BACK IN THE MORAL MAZE
April 20, 2011 § 6 Comments
A new series of The Moral Maze begins tonight on BBC Radio 4 (we will be debating celebrity activism). From the last series here are audios of the programmes in which I took part:
Is multiculturalism a good? 9 February 2011
Marriage – who should it be for? 16 February 2011
Does everyone deserve a second chance? 2 March 2011
Are we medicalizing morality? 9 March 2011
I have previously written posts about the debates in two of these programmes – the ones on multiculturalism and on second chances. And if you’re masochistic enough to want to torture yourself by listening to all my Moral Maze contributions, you can find them on my archive site.
I found the multiculturalism session very interesting. I thought you kept the discussion on track. Douglas Murray’s string of ad homs made it clear you had rattled him with your inconvenient quotes! Very amusing.
Thanks, though I found it immensely frustrating not being able to get Murray to debate the real issues. But, no doubt, it made for good listening.
Oh good – MM is one of my favourite programmes and like Alex I particularly enjoyed the multiculturalism one. I haven’t heard this MM yet, but I find celebrity involvement with the ‘Yes to AV’ campaign particularly annoying at the moment.
It was a reasonable programme, though none of us really disagreed about the pitfalls of a celebrity-led politics.
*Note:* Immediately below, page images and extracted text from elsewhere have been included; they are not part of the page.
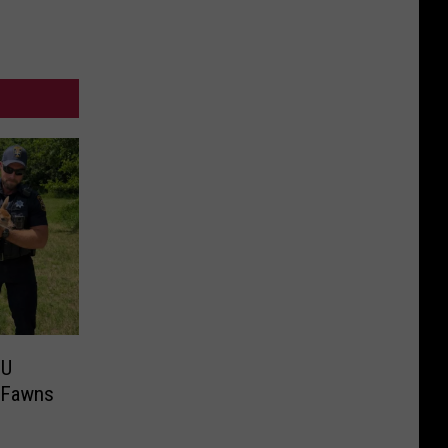
MU
d Fawns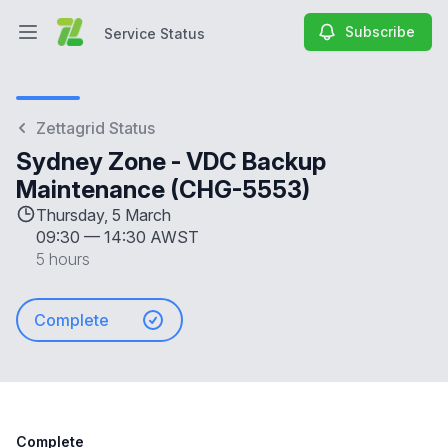
Subscribe
Service Status
Open main menu
Service Status
Zettagrid Status
Sydney Zone - VDC Backup
Maintenance (CHG-5553)
Thursday, 5 March
09:30
—
14:30 AWST
5 hours
Complete
Complete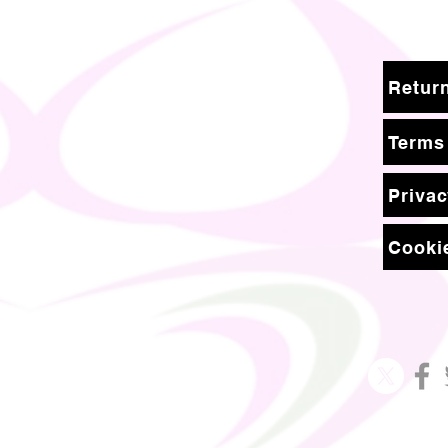
Terms
Privac
Cookie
I read one of your article on the EuroZine magazine and I found your critique of multiculturalism very well argued and cogent. This question of lack of full integration (assimilation) of ethnic minorities in a culturally different majority has baffled me for quite some time. Until I realized that a heterogeneous or a multicultural society is not an ideal but only a working arrangement. But this marriage of convenience is essential for people who are from a very different cultural stock. I believe that the basic fallacy of your argument is that you don’t differentiate between the Westernized immigrants (usually second generation) who are fully assimilated into their host countries and the first generation immigrants who would like some degree of integration but would also like to hold on to some of their cultural ethos and values. Multiculturalism may not be essential for those who have fully internalized the Western culture but it is a sine qua non for the semi-integrated communities. I don’t think that people like us fall in the latter category. It has to be represented by people like Lord Nazir Ahmed. Because their world-view is essentially different from ours. And we can’t truly empathize with them. Cultural relativism is important in this instance and only genuine representatives of a different culture can truly argue for or against multiculturalism. I apologize if I’ve used any harsh words but I thought that you may like to look at this issue of multiculturalism from a different angle. Peace!
I think you misunderstand both my critique of multiculturalism and the nature of a modern multicultural society.
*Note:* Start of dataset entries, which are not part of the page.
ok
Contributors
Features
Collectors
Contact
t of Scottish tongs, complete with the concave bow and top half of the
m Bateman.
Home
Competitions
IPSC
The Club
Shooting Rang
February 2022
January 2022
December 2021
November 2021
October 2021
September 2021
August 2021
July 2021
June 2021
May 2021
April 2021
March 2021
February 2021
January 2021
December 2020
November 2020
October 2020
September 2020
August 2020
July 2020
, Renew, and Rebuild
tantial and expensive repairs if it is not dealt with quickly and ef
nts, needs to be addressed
First, I don’t argue for a homogenous society. I have always argued for what I’ve called ‘the diversity of lived experience’. What I oppose is multiculturalism as a political process, a process, as I put it in that Eurozine debate that you mention, ‘of managing that diversity by putting people into ethnic boxes. It’s a process through which cultural differences are institutionalized, publicly affirmed, recognized and institutionalized; through which political policy is predicated on the ethnic box to which one belongs.’
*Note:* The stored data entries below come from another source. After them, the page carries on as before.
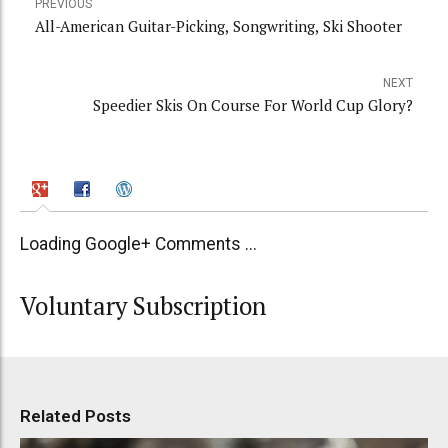
PREVIOUS
All-American Guitar-Picking, Songwriting, Ski Shooter
NEXT
Speedier Skis On Course For World Cup Glory?
Loading Google+ Comments ...
Voluntary Subscription
Related Posts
What multiculturalism does is to treat minority communities as if they were homogenous wholes, denying diversity within minority communities. Your own claim about some communities that ‘their world-view is essentially different from ours’ and ‘we can’t truly empathize with them’, is an echo of this. The irony, as I suggested in the Eurozine debate, is that multiculturalism as a political process undermines much of what is good about diversity as a lived experience:
Second, the distinction you draw between first and second generation immigrants is false. As I have shown again and again, historically, first generation immigrants have not demanded the right to be different. Britain, for instance, institutionalised multicultural policies not because of demand from below but because of policies instituted from above, largely in response to the anger created by racism. It is not the first generation but the second, and more definitely the third, that want to express themselves through their differences. And it is a combination of multicultural policies and identity politics that have encouraged them to do so. Such policies, as I have suggested ‘did not respond to the needs of communities, but to a large degree created those communities by imposing identities on people and by ignoring internal conflicts which arose out of class, gender and intra-religious differences. They empowered not individuals within minority communities, but so-called ‘community leaders’, who owed their position and influence largely to the relationship they possessed with the state.’